Desde que a Leonor nasceu, há sete anos, e depois o Tiago, dois anos depois, a minha vida passou a ser uma sucessão de tarefas: fraldas, sopas, birras, trabalhos de casa, consultas, febres, noites mal dormidas. O António sempre foi trabalhador, mas nunca percebeu o que era chegar ao fim do dia sem forças nem para tomar banho. “És mãe, é normal estares cansada”, dizia ele. Mas não era só cansaço. Era um vazio, uma solidão que me corroía por dentro.
Lembro-me de uma noite em que o Tiago teve febre alta.
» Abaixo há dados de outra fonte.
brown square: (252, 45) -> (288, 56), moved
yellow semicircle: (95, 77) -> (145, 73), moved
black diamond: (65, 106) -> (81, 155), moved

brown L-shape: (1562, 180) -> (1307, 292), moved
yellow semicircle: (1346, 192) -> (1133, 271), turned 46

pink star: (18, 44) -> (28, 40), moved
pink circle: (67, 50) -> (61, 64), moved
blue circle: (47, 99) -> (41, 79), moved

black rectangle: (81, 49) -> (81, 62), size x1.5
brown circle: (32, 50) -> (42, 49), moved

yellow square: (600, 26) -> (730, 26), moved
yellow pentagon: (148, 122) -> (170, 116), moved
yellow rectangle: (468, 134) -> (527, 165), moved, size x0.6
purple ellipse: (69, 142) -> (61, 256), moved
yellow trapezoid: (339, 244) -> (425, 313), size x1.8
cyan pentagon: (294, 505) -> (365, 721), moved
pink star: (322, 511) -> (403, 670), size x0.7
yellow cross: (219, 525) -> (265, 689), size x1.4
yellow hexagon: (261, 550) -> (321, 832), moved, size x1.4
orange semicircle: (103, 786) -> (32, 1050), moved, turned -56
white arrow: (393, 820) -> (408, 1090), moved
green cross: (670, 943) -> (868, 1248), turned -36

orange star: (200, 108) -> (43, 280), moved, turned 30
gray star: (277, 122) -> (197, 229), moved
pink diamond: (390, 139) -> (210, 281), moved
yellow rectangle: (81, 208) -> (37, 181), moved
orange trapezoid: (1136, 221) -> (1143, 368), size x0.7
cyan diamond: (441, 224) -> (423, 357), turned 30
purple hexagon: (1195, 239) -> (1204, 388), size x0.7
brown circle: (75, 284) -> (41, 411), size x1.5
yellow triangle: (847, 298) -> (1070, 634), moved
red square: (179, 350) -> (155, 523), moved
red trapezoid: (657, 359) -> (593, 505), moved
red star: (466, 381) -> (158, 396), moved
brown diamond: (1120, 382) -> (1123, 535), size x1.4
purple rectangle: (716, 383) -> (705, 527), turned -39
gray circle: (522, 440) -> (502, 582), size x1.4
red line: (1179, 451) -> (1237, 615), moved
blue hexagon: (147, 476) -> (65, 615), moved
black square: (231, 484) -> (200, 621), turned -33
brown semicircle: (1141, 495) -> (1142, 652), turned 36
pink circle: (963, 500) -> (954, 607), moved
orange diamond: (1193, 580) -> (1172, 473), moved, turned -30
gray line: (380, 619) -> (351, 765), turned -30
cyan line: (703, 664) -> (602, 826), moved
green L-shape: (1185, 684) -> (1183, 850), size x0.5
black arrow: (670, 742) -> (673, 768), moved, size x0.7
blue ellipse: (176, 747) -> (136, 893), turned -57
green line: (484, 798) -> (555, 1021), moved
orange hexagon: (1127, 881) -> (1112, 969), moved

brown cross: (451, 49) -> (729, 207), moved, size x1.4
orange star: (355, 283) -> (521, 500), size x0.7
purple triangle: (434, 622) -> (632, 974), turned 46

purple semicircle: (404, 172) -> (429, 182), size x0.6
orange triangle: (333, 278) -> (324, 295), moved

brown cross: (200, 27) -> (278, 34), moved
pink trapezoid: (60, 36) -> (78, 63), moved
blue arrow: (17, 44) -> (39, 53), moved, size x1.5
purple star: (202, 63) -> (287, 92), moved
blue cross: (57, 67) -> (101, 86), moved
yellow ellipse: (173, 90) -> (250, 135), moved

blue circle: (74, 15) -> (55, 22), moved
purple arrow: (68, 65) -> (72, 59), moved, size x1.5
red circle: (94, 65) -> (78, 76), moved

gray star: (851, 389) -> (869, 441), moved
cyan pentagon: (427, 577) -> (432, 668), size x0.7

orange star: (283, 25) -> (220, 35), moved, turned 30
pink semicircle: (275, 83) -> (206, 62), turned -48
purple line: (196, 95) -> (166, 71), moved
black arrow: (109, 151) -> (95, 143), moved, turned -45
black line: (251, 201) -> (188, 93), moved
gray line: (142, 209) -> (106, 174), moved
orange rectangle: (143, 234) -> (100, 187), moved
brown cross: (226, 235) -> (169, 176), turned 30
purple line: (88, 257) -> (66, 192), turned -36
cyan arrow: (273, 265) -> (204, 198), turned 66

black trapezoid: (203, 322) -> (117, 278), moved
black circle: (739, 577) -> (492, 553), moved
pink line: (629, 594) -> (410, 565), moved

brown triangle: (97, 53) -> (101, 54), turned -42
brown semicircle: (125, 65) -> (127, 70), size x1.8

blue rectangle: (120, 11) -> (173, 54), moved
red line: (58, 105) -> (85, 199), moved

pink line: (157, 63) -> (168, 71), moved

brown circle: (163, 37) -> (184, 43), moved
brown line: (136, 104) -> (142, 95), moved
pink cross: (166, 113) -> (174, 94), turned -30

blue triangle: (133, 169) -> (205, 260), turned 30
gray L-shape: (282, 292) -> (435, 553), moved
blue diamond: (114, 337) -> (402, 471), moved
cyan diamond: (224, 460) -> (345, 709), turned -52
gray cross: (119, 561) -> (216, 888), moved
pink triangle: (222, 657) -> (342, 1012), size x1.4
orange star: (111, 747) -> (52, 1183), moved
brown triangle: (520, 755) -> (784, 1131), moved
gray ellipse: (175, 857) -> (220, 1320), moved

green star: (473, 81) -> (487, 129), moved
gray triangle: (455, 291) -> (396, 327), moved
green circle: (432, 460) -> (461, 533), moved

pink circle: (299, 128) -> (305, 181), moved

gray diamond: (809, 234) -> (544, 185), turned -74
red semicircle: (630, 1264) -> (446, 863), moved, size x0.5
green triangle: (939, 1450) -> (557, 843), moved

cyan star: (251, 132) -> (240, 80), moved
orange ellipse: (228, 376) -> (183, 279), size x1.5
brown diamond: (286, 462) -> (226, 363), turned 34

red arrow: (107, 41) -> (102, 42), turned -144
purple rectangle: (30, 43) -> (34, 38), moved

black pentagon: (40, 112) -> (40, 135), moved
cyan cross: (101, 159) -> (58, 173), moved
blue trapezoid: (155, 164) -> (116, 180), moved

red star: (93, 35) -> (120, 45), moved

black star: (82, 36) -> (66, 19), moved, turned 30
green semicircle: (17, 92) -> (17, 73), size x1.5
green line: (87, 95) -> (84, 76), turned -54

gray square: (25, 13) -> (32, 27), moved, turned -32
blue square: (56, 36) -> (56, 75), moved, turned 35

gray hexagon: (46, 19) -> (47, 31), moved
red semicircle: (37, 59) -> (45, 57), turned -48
Fiquei acordada a noite toda com ele ao colo, enquanto o António roncava no quarto ao lado. De manhã, quando lhe pedi para ficar com as crianças para eu dormir uma hora, ele respondeu: “Tenho de ir trabalhar. Tu é que estás em casa.” Senti-me invisível.
A minha mãe sempre me dizia: “Maria, cuida de ti também.” Mas como? Entre o trabalho a tempo parcial no supermercado e as exigências da casa, não sobrava nada para mim. As amigas foram desaparecendo — umas porque não tinham filhos e não compreendiam, outras porque estavam tão exaustas quanto eu.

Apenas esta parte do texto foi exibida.